Problem statement
What you return should be the complete data below, word for word, with no pictures in it.

Supplied records
□ □ □ □ □ □ □
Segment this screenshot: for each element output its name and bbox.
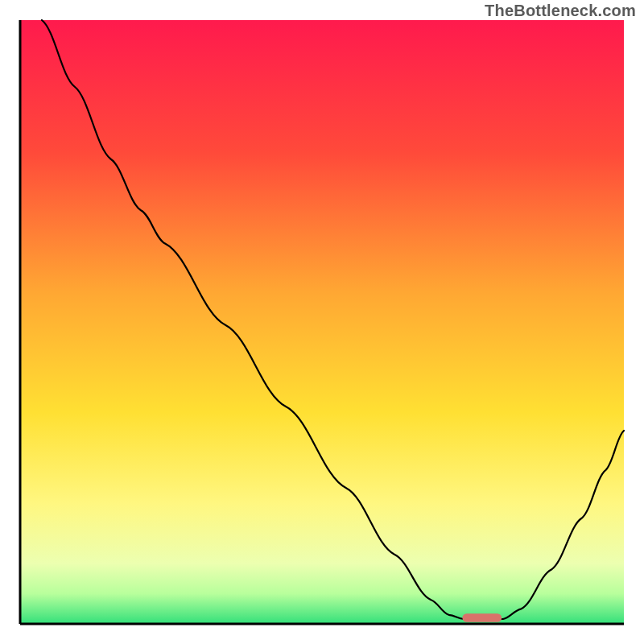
optimal-marker [462, 613, 502, 622]
gradient-background [20, 20, 624, 624]
chart-container: TheBottleneck.com [0, 0, 644, 644]
bottleneck-chart [0, 0, 644, 644]
watermark-text: TheBottleneck.com [485, 2, 636, 20]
□ □ □ □ □ □ □
Result of the task
Segment this screenshot: for each element output its name and bbox.
optimal-marker [462, 613, 502, 622]
gradient-background [20, 20, 624, 624]
chart-container: TheBottleneck.com [0, 0, 644, 644]
bottleneck-chart [0, 0, 644, 644]
watermark-text: TheBottleneck.com [485, 2, 636, 20]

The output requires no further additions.